试验不成,张溟也懒得管它,将手中缰绳丢到白皇面前,让白皇牵着马儿往前走。
然后闭着眼睛坐在马背上养神。
硕鼠磕了几个头,见张溟没有杀它的打算,悬着的心终于平了下来,老实趴在马车上。
土路颠簸,有一粒灵稻从硕鼠眼前被震落到地上。
好不容易平静下来的硕鼠瞬时吓坏,毛发竖起,赶忙跳到地上,将那颗灵稻抱起,跳到马车上,放回原位。
马车还在颠簸,灵稻摇摇欲坠。
硕鼠急忙伸出脚掌将那颗灵稻压住。
压了好一会儿,突然觉得这样也不是很保险,于是便抱起那颗灵稻来到麻袋旁,从麻袋的开口缝隙将灵稻硬塞进去。
然后又抱起面前的灵稻,一颗颗塞进去。
待到灵稻都塞完,才安心趴在马车上,一动也不敢动。
张溟悄然睁开半边眼睛,然后又闭上,心中颇为无语:
“这家伙,着实有些怕死。
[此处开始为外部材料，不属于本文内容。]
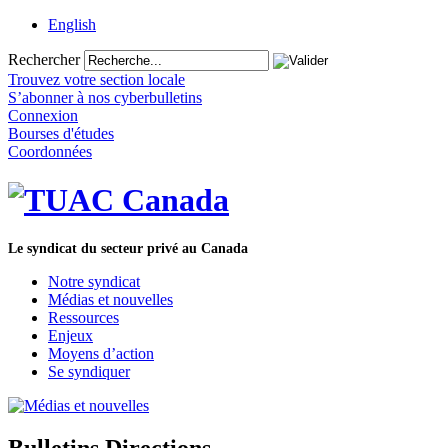
English
Rechercher
Trouvez votre section locale
S’abonner à nos cyberbulletins
Connexion
Bourses d'études
Coordonnées
Le syndicat du secteur privé au Canada
Notre syndicat
Médias et nouvelles
Ressources
Enjeux
Moyens d’action
Se syndiquer
Bulletins Directions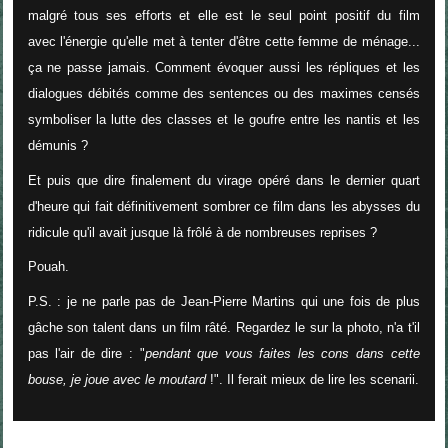
malgré tous ses efforts et elle est le seul point positif du film
avec l'énergie qu'elle met à tenter d'être cette femme de ménage...
ça ne passe jamais. Comment évoquer aussi les répliques et les
dialogues débités comme des sentences ou des maximes censés
symboliser la lutte des classes et le goufre entre les nantis et les
démunis ?
Et puis que dire finalement du virage opéré dans le dernier quart
d'heure qui fait définitivement sombrer ce film dans les abysses du
ridicule qu'il avait jusque là frôlé à de nombreuses reprises ?
Pouah.
P.S. : je ne parle pas de Jean-Pierre Martins qui une fois de plus
gâche son talent dans un film râté. Regardez le sur la photo, n'a t'il
pas l'air de dire : "
pendant que vous faites les cons dans cette
bouse, je joue avec le moutard
!". Il ferait mieux de lire les scenarii.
”
车队行行复复行。
张溟闭着眼,突然感觉有树枝拍打在自己脸上。
有人偷袭?
他蓦然睁眼,发现白皇将自己的马牵到路旁的矮树下,以至于矮树垂下的枝条打在脸上。
再看白皇神神秘秘地动作,张溟气道:
“你要到树下拉尿,还牵着我的马干嘛?”
白皇回头龇牙一笑,抖抖身子,牵着张溟的马又回到道路上,跟在车队后面。
张溟无奈地拍了拍脑袋。
它连撒尿都没忘记牵马。
还能怎么办?
当然是选择原谅它!
灵稻沉重,车队走的缓慢。
回到坊市时,天色已近黄昏。
十辆马车进入坊市,顿时吸引坊市众人的目光。
潘龙站在店铺门口,看着马车缓缓驶入张家店铺后院,向身旁的修士大汉说道:
“去打探一下,张家搞来什么货物,竟然有这么多。”
张家店铺后院。
张平让车夫把灵稻搬进店铺中,取出银两赏给驾车的车夫,然后带让店铺伙计带着他们去坊市的酒馆吃饭住宿。
张平看着坊市里偷窥的目光,低声说道:
“溟儿,今夜咱俩怕是无法入眠了。”
张溟摸了摸白皇的脑袋道:
“今夜就辛苦一点,明日将灵稻运回家里就好了。